Researchers Have Made Significant Advances in Developing a Vaccine Against the Zika Virus, Which Might Lead to Global Elimination of the Disease

Researchers Have Made Significant Advances in Developing a Vaccine Against the Zika Virus, Which Might Lead to Global Elimination of the Disease

The University of Adelaide, researchers, have made vital advances in developing a novel vaccine in opposition to the Zika virus, which might probably result in the global elimination of the disease.

The virology group, led by Professor Eric Gowans and Dr. Branka Grubor-Bauk—based on the Basil Hetzel Institute for Translational Health Research and is supported by The Hospital Research Foundation—has developed a vaccine that stops Zika infection in preclinical models of the disease.

Their findings have been revealed today within the leading international journal Science Advances. Zika is a mosquito-transmitted ‘flavivirus,’ which may trigger microcephaly and severe birth defects in infants born to infected mothers. The introduction of an efficient vaccine for Zika will stop an infection of pregnant women and the resultant congenital results within the unborn child.

Dr. Grubor-Bauk, senior analysis officer with the Adelaide Medical School, stated the group had developed a novel vaccine against Zika that proved efficient in mouse models.
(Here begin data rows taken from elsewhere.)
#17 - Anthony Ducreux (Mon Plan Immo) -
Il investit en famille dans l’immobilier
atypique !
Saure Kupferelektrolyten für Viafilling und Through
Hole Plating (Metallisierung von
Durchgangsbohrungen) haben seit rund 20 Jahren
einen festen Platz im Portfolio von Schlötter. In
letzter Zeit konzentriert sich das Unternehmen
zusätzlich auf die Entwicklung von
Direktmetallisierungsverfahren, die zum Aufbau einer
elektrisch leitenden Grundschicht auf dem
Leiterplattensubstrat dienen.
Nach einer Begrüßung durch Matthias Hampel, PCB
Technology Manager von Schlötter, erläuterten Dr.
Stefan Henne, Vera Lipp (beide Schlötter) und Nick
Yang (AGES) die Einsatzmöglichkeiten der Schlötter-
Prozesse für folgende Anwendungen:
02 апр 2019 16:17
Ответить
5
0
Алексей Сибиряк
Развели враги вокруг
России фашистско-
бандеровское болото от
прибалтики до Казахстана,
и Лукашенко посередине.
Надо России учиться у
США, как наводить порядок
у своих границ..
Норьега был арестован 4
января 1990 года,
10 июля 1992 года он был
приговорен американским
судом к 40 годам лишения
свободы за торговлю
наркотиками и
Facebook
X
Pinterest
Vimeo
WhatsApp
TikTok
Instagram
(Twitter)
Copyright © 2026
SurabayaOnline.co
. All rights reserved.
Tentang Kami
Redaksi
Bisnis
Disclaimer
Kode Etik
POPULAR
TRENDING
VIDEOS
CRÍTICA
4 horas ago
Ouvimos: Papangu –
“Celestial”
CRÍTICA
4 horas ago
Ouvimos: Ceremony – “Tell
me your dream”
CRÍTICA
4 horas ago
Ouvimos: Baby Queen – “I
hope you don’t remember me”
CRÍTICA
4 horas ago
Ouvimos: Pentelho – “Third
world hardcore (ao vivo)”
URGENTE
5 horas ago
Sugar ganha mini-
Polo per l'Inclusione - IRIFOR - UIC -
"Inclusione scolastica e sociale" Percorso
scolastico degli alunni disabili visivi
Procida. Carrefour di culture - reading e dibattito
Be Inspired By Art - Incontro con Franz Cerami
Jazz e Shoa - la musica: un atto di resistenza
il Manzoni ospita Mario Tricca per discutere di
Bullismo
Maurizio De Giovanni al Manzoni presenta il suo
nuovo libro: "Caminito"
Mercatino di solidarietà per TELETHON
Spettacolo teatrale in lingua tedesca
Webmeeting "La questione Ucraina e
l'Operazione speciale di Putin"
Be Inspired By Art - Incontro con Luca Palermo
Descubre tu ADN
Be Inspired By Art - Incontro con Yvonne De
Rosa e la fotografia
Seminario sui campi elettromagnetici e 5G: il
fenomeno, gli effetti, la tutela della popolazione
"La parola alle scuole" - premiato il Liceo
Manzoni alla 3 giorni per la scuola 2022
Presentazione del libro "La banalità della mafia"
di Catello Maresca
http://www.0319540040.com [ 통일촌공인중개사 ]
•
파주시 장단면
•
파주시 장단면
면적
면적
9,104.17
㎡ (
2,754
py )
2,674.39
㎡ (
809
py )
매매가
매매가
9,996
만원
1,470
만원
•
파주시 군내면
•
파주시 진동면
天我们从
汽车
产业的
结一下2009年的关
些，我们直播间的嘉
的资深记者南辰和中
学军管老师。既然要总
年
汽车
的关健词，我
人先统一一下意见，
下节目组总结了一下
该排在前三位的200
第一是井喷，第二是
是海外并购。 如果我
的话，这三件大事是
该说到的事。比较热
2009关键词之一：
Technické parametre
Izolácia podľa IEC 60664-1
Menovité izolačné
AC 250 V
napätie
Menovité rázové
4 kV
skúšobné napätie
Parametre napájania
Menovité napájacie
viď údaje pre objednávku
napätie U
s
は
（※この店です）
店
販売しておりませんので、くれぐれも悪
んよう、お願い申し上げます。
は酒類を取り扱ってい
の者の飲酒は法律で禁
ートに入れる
This research, which has been years within the making, has progressed to this vital stage because of funding from the National Foundation for Medical Research and Innovation and ongoing funding from The Hospital Research Foundation.

The next step is to advance the vaccine to be ready for Phase I human medical trials. This includes further pre-medical research that are vitally necessary to determine the most effective dosing and demonstrate protection against Zika infection in numerous preclinical models of the disease

The findings of this research may also significantly inform other research within the development of flavivirus vaccines by shifting the main focus of vaccine development from the viral envelope and antibody-based vaccines to T-cell based vaccines.